**Given records**
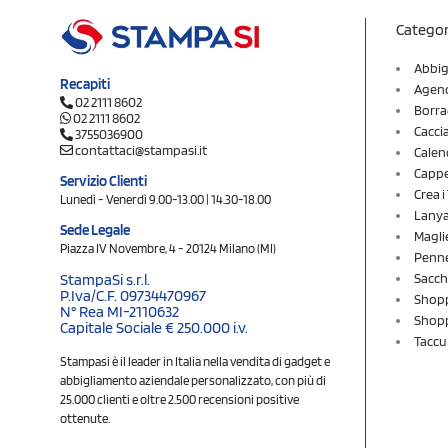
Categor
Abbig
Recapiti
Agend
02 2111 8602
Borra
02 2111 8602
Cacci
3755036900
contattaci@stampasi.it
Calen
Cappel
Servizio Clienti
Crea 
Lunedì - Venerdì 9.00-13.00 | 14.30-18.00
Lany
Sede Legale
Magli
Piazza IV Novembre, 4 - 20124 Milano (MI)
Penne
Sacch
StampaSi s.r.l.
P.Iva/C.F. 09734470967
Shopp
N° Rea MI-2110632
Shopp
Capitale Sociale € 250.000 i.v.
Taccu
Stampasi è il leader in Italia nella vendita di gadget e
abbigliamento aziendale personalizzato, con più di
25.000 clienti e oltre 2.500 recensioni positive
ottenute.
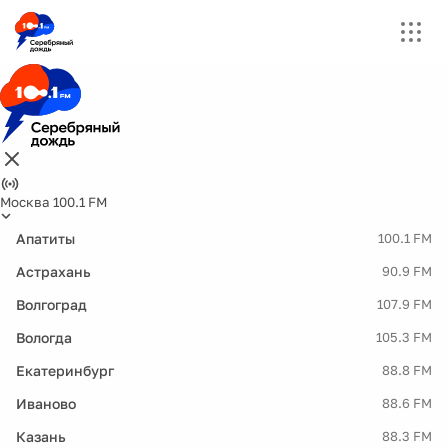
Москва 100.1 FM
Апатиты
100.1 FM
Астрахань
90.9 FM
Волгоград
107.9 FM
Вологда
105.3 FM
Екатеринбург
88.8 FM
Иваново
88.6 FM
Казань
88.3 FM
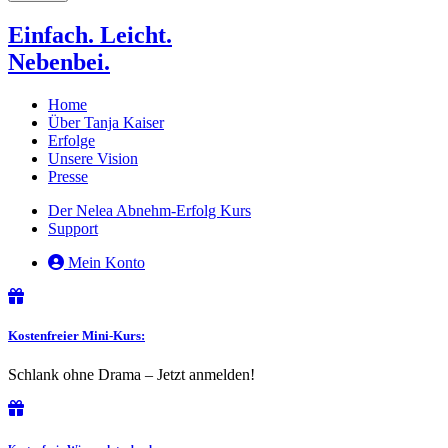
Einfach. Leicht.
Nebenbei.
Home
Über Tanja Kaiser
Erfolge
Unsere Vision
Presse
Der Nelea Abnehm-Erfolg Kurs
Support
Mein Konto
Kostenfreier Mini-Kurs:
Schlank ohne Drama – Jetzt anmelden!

...

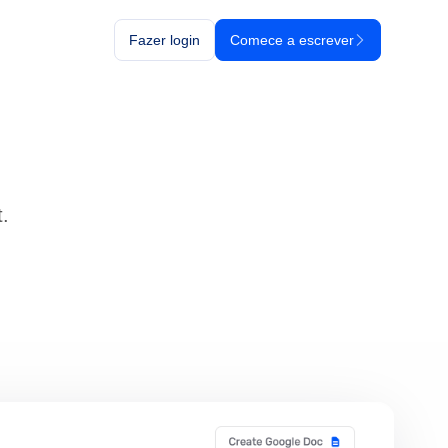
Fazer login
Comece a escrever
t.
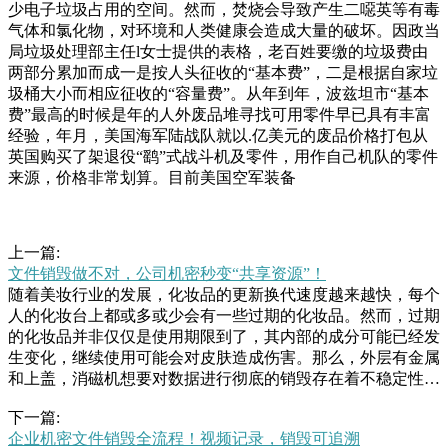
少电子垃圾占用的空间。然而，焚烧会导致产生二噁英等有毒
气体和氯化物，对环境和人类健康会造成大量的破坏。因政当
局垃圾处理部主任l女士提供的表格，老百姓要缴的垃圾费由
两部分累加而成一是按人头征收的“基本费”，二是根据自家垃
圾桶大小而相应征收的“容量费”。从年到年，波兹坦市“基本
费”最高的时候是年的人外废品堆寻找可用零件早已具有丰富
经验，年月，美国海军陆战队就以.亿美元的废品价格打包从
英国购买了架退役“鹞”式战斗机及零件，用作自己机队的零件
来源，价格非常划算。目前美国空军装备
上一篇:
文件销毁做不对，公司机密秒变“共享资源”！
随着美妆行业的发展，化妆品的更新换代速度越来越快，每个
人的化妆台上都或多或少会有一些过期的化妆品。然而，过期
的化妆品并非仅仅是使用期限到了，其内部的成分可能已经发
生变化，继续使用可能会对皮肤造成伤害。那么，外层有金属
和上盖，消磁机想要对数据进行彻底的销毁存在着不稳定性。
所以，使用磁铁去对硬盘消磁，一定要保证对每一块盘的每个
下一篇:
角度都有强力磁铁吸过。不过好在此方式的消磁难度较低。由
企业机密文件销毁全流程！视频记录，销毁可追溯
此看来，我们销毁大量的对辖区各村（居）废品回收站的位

...

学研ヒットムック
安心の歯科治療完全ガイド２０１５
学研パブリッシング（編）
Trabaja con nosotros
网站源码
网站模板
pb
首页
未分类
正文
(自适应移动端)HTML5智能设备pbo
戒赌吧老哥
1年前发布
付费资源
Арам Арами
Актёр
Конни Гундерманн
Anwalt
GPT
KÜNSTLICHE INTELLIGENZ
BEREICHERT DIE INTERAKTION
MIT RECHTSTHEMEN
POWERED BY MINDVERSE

**Instructions to follow**
Copy all lines above where "Kurs" is present.

**Task answer**
Der Nelea Abnehm-Erfolg Kurs
Kostenfreier Mini-Kurs:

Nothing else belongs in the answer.